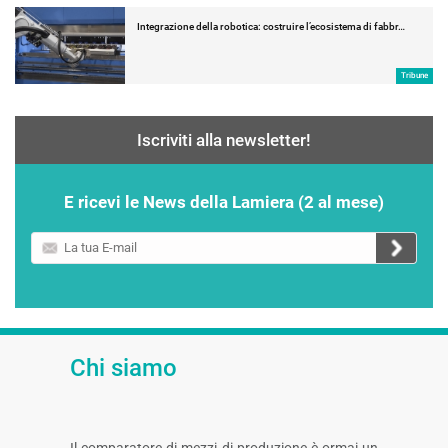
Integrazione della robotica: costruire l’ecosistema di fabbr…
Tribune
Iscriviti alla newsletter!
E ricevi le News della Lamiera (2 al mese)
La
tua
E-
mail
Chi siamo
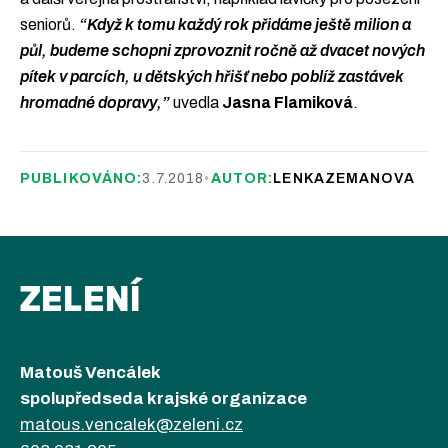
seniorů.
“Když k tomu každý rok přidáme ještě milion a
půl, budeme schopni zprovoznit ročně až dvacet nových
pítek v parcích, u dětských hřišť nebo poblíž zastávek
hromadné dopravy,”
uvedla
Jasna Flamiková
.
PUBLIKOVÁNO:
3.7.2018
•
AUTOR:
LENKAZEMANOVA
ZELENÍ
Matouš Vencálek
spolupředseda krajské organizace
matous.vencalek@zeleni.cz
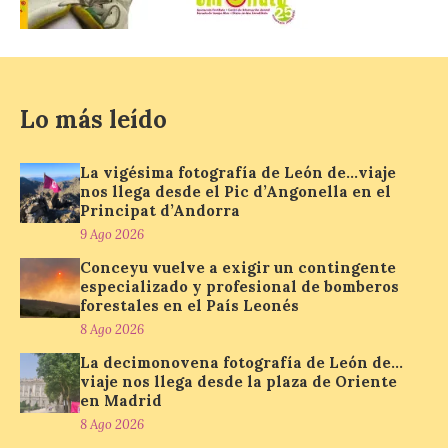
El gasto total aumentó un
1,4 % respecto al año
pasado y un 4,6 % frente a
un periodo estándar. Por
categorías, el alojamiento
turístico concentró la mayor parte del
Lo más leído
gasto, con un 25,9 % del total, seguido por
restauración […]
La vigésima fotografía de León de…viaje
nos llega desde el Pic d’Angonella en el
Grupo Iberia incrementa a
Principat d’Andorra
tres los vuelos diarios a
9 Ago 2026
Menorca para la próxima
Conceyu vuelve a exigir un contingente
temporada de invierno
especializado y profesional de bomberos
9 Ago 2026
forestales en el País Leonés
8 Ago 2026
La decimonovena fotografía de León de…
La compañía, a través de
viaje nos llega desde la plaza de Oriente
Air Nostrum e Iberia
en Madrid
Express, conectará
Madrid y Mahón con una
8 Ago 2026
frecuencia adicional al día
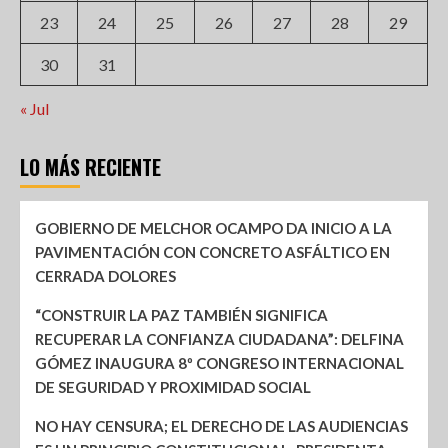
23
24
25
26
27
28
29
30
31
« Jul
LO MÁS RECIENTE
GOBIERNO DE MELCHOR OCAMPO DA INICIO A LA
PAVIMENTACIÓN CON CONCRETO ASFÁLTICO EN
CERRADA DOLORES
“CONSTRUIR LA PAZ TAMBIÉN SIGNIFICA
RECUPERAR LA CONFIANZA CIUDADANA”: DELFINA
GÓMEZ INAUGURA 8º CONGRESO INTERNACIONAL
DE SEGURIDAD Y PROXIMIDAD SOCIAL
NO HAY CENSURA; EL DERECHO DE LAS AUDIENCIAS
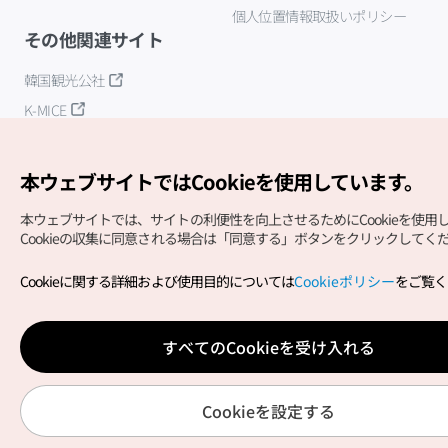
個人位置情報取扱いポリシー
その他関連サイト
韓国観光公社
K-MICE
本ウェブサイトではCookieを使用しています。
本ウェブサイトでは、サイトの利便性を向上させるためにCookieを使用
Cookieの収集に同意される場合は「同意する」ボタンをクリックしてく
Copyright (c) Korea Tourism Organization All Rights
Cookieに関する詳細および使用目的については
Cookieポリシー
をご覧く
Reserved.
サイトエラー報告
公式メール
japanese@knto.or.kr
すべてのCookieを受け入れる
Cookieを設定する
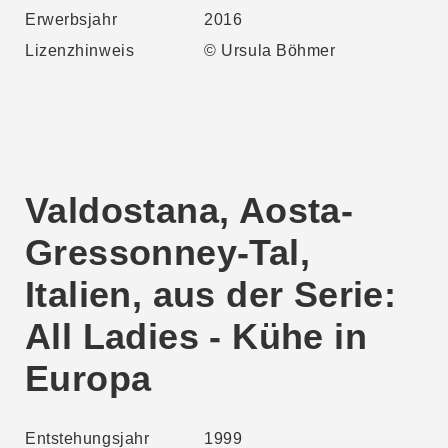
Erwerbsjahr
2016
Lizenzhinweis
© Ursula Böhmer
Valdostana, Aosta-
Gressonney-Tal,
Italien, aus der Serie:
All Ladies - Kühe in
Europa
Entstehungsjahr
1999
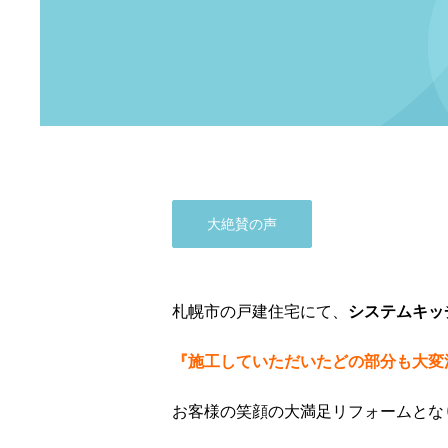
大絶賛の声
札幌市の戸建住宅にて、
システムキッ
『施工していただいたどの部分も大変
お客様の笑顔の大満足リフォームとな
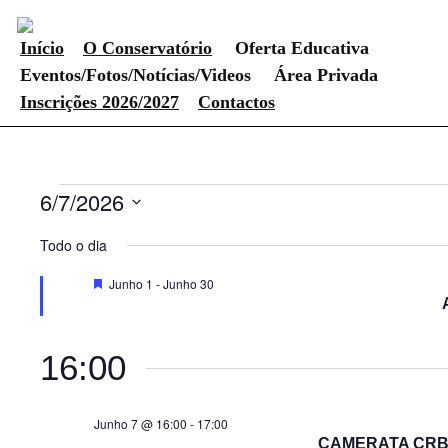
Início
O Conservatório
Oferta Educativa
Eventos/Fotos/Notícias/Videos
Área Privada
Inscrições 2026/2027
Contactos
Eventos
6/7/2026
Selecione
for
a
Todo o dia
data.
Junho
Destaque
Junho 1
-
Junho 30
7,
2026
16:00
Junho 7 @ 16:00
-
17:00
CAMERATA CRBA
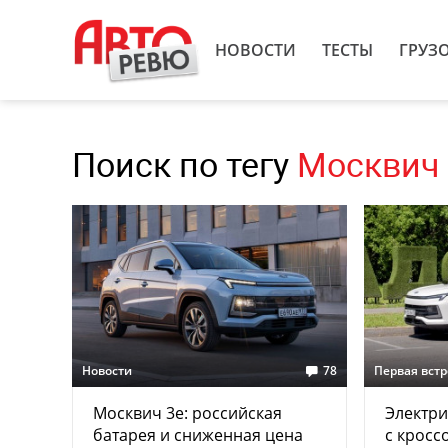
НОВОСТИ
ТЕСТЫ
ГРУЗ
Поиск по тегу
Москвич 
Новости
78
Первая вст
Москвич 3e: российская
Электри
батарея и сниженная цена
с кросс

******************************

What is needed :: In the material above, how many lines have the word "Eventos"? Give that number and nothing else.

Result below :: 2